Dataset items
- Opening Delimiter -

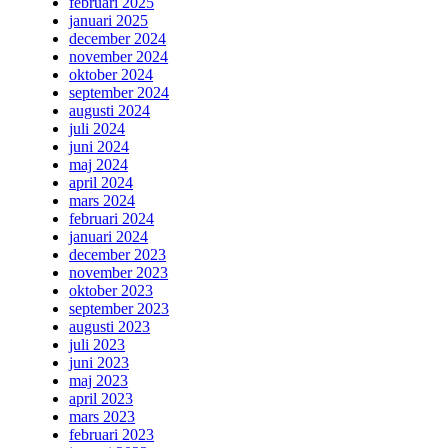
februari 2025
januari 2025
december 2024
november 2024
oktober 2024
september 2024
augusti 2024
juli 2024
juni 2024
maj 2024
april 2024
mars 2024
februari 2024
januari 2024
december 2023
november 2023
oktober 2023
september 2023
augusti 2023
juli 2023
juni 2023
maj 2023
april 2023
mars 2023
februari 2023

- Closing Delimiter -

* **Work item**
Repeat every entry exactly, but leave out the pictures.

* **Written response**
februari 2025
januari 2025
december 2024
november 2024
oktober 2024
september 2024
augusti 2024
juli 2024
juni 2024
maj 2024
april 2024
mars 2024
februari 2024
januari 2024
december 2023
november 2023
oktober 2023
september 2023
augusti 2023
juli 2023
juni 2023
maj 2023
april 2023
mars 2023
februari 2023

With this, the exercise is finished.